The next step is to wrap the appropriate Incident Handling Processes around this monitoring technology to facilitate the rapid identification and response to threats in a repeatable fashion. Finally, and most importantly, you need skilled, focused and trained people to carry out the appropriate analysis and response according to your processes. Only through this combination will you truly gain effective Intrusion Prevention that will mitigate risk in real-time to your critical information assets.
The bottom line is that Intrusion Prevention can be a valuable addition to a well-rounded security strategy. However, like many other technologies before it, we will realize that Intrusion Prevention technology is not a silver bullet that will solve all our information security woes. We must always remember that no matter how many actions a technology can automate, it will only be one third of the effective security equation. Total "Intrusion Prevention" can only be accomplished by monitoring the security infrastructure you have already deployed including, firewalls, IDS, etc, and having the right people and processes in place to enable rapid incident identification and response. At the end of the day, Intrusion Prevention is merely a piece of the puzzle that can increase your chances of stopping the hacker at the other end of the network.
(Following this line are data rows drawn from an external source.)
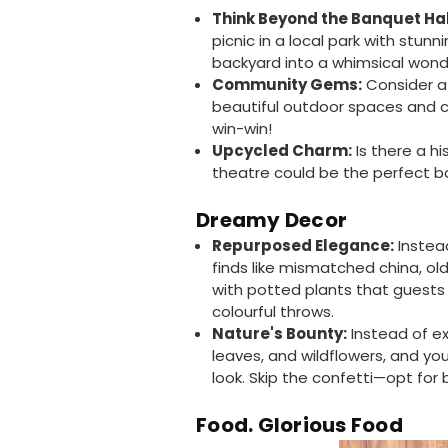
Think Beyond the Banquet Hal
picnic in a local park with stun
backyard into a whimsical wonde
Community Gems:
Consider a 
beautiful outdoor spaces and ca
win-win!
Upcycled Charm:
Is there a hi
theatre could be the perfect b
Dreamy Decor
Repurposed Elegance:
Instead
finds like mismatched china, old
with potted plants that guests
colourful throws.
Nature's Bounty:
Instead of e
leaves, and wildflowers, and yo
look. Skip the confetti—opt for
Food. Glorious Food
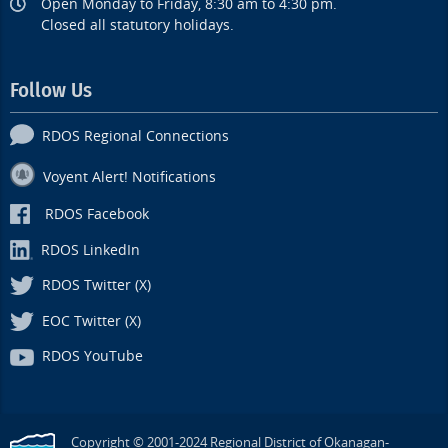
Open Monday to Friday, 8:30 am to 4:30 pm.
Closed all statutory holidays.
Follow Us
RDOS Regional Connections
Voyent Alert! Notifications
RDOS Facebook
RDOS LinkedIn
RDOS Twitter (X)
EOC Twitter (X)
RDOS YouTube
Copyright © 2001-2024 Regional District of Okanagan-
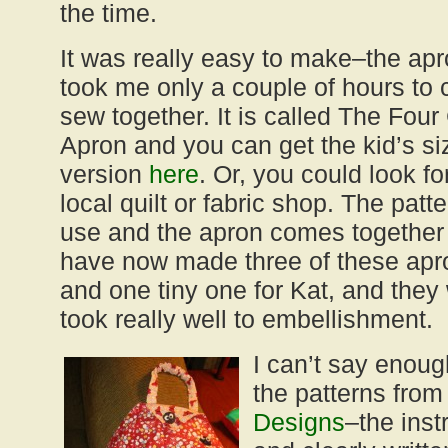
the time.
It was really easy to make–the apro
took me only a couple of hours to 
sew together. It is called The Four
Apron and you can get the kid’s si
version
here
. Or, you could look fo
local quilt or fabric shop. The patte
use and the apron comes together 
have now made three of these ap
and one tiny one for Kat, and they 
took really well to embellishment.
I can’t say enou
the patterns fro
Designs
–the inst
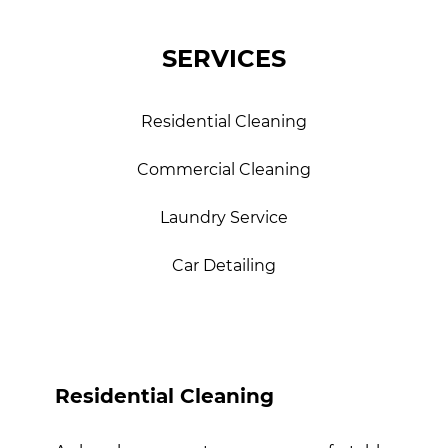
SERVICES
Residential Cleaning
Commercial Cleaning
Laundry Service
Car Detailing
Residential Cleaning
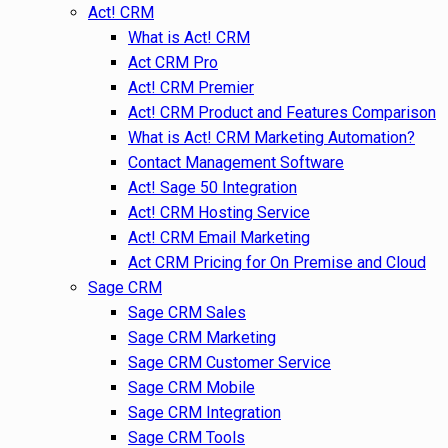
Act! CRM
What is Act! CRM
Act CRM Pro
Act! CRM Premier
Act! CRM Product and Features Comparison
What is Act! CRM Marketing Automation?
Contact Management Software
Act! Sage 50 Integration
Act! CRM Hosting Service
Act! CRM Email Marketing
Act CRM Pricing for On Premise and Cloud
Sage CRM
Sage CRM Sales
Sage CRM Marketing
Sage CRM Customer Service
Sage CRM Mobile
Sage CRM Integration
Sage CRM Tools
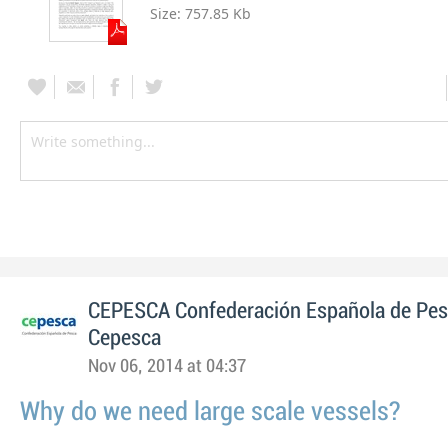
Size:
757.85 Kb
CEPESCA Confederación Española de Pe
Cepesca
Nov 06, 2014 at 04:37
Why do we need large scale vessels?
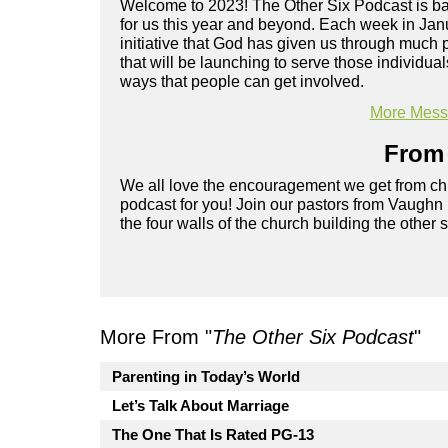
Welcome to 2023! The Other Six Podcast is back
for us this year and beyond. Each week in Janu
initiative that God has given us through much
that will be launching to serve those individual
ways that people can get involved.
More Messa
From 
We all love the encouragement we get from chu
podcast for you! Join our pastors from Vaughn
the four walls of the church building the other 
More From "
The Other Six Podcast
"
Parenting in Today’s World
Let’s Talk About Marriage
The One That Is Rated PG-13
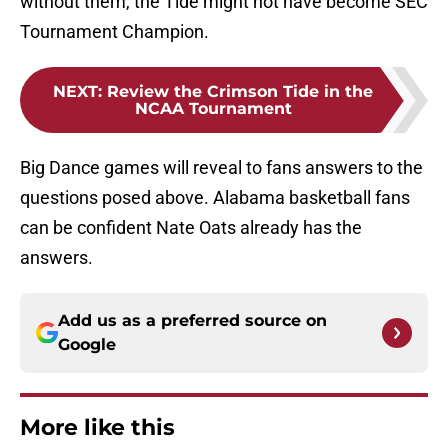
without them, the Tide might not have become SEC
Tournament Champion.
NEXT
:
Review the Crimson Tide in the
NCAA Tournament
Big Dance games will reveal to fans answers to the
questions posed above. Alabama basketball fans
can be confident Nate Oats already has the
answers.
Add us as a preferred source on
Google
More like this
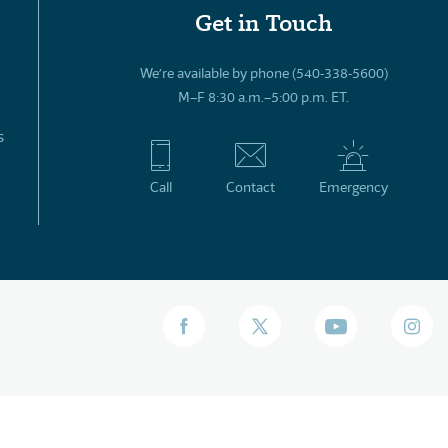
Get in Touch
We’re available by phone (540-338-5600)
M–F 8:30 a.m.–5:00 p.m. ET.
s
Call
Contact
Emergency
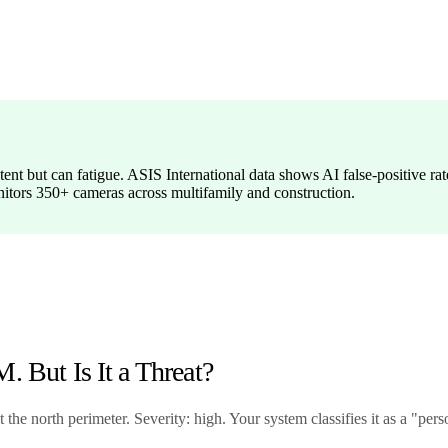
ntent but can fatigue. ASIS International data shows AI false-positive
itors 350+ cameras across multifamily and construction.
. But Is It a Threat?
he north perimeter. Severity: high. Your system classifies it as a "perso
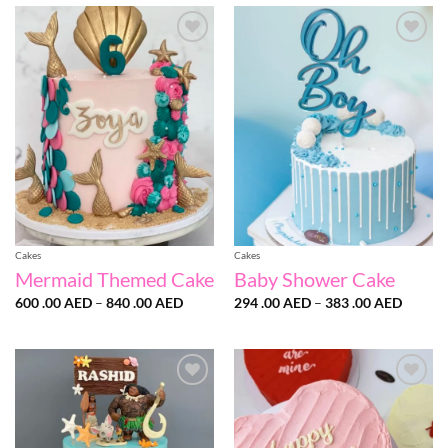
through
567
.00 AED
Add to
Add to
wishlist
wishlist
Cakes
Cakes
Mermaid Themed Cake
Baby Shower Cake
Price
Price
600 .00
AED
–
840 .00
AED
294 .00
AED
–
383 .00
AED
range:
range:
600
294
.00 AED
.00 AE
through
throug
840
383
.00 AED
.00 AE
Add to
Add to
wishlist
wishlist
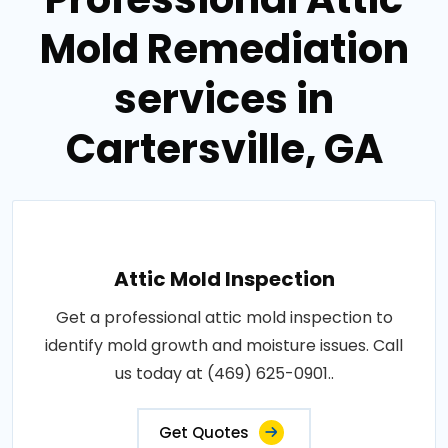
Mold Remediation
services in
Cartersville, GA
Attic Mold Inspection
Get a professional attic mold inspection to
identify mold growth and moisture issues. Call
us today at (469) 625-0901..
Get Quotes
SOC War Story: Stopping an IRC Trojan at a City Government Agency
Custom IRC Trojans have become a favorite weapon for carrying out malicious activity. The beauty of these Trojans is that they exploit well-known vulnerabilities. They can be operated by remote control via IRC and are undetectable by most types of security devices. This enables the creator to launch a variety of attacks such as keystroke logging, downloading proprietary information or implementing back doors at anytime, from anywhere, without ever being seen. This war story discusses one instance of this increasingly familiar incident.
While monitoring a City Government Agency's network, SecureWorks' Security Analysts noticed an internal host repeatedly attempting to access an Internet IRC server. The Intrusion Analysts immediately contacted the client, who informed the Analysts of where the attempts were originating. Acting on this information, the Analysts and the client investigated the host and discovered an IRC Trojan. The Trojan was then immediately removed from the infected computer before any damage occurred to the client's critical information assets.
The only way to detect this Trojan was by monitoring the client's firewall activity. Without monitoring, most companies would only detect this attacker after malicious activity occurred - too little too late. However, SecureWorks' real-time, 24X7 monitoring capabilities enabled the Intrusion Analysts to detect and respond to the threat in less than 15 minutes, thus preventing any damage to the client. SecureWorks' Security Monitoring Strategy and Incident Handling Process were the keys to maintaining a secure environment.